September 12-18, 2010
What is Congress Week?
The United States Constitution was signed on September 17, 1787. This short document not only recites personal liberties but also lays out the basic functions and structures of government. The event that launched the first experiment in self-governance is now celebrated as Constitution Day and Citizenship Day. This is the foundation for Congress Week.
Congress Week is a national initiative that promotes a greater understanding of the Legislative branch of government – critical in the checks and balances outlined in the Constitution. Congress, often the object of scorn, distrust, and low scores in opinion polls, is also poorly understood by the American electorate. The work of Congress cannot be fully appreciated without a forum for civil discourse. Our goals are to encourage civic engagement, inform the community and promote active participation in the political process.
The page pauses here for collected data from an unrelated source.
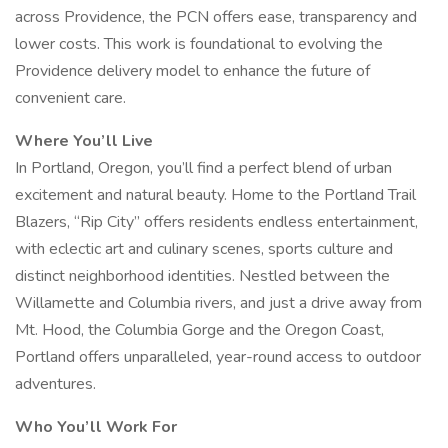
across Providence, the PCN offers ease, transparency and
lower costs. This work is foundational to evolving the
Providence delivery model to enhance the future of
convenient care.
Where You’ll Live
In Portland, Oregon, you’ll find a perfect blend of urban
excitement and natural beauty. Home to the Portland Trail
Blazers, “Rip City” offers residents endless entertainment,
with eclectic art and culinary scenes, sports culture and
distinct neighborhood identities. Nestled between the
Willamette and Columbia rivers, and just a drive away from
Mt. Hood, the Columbia Gorge and the Oregon Coast,
Portland offers unparalleled, year-round access to outdoor
adventures.
Who You’ll Work For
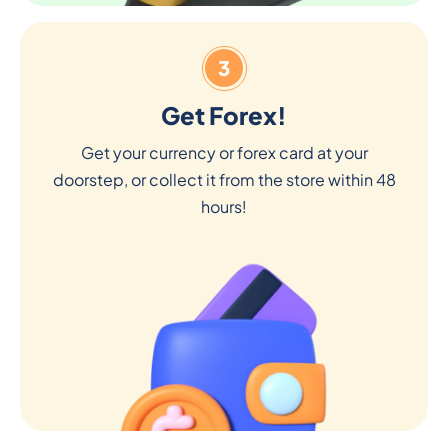
3
Get Forex!
Get your currency or forex card at your
doorstep, or collect it from the store within 48
hours!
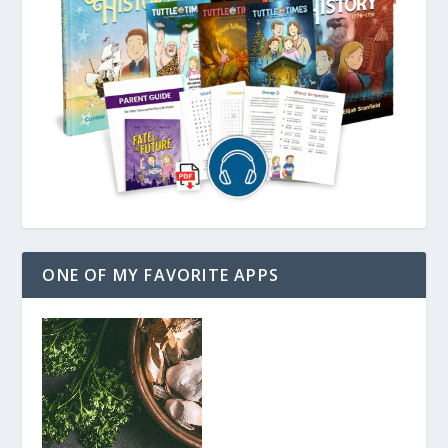
ONE OF MY FAVORITE APPS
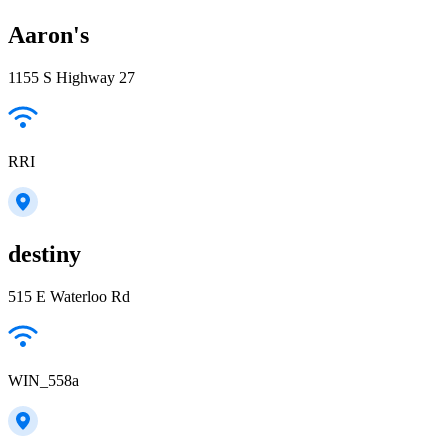
Aaron's
1155 S Highway 27
RRI
destiny
515 E Waterloo Rd
WIN_558a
The ACSC, in promoting the study of Congress, has identified themes for Congress Week that invite exploration, discussion, and discovery. This is intended as a coordinated effort at public programming that highlights the functions, relationships, structures, and limitations of the largest elected body in the land. In keeping with the notion that “all politics is local,” ACSC encourages it members nationwide to tailor Congress Weekevents to their own resources and audiences.
Theme: Main Street to Capitol Hill
This is about relationships constituents have with their delegation. Constituents range from the individual citizen and grass roots, single-issue interest groups to lobbyists representing state and local governments or industries and national political action committees. Constituents are everyone and anyone with a need or message to send to their congressional representatives.
How can you participate?
Reach out. Be a speaker. Plan a talk. Teach a class. Create an exhibit. Show a film. Host a panel discussion or reception. Do a podcast. Partner with a non-partisan group. Partner with another department. Engage colleagues. Promote your political collections. Use your imagination.
Are we required to have events approved?
No but ACSC would welcome a description of your activities to post on the website.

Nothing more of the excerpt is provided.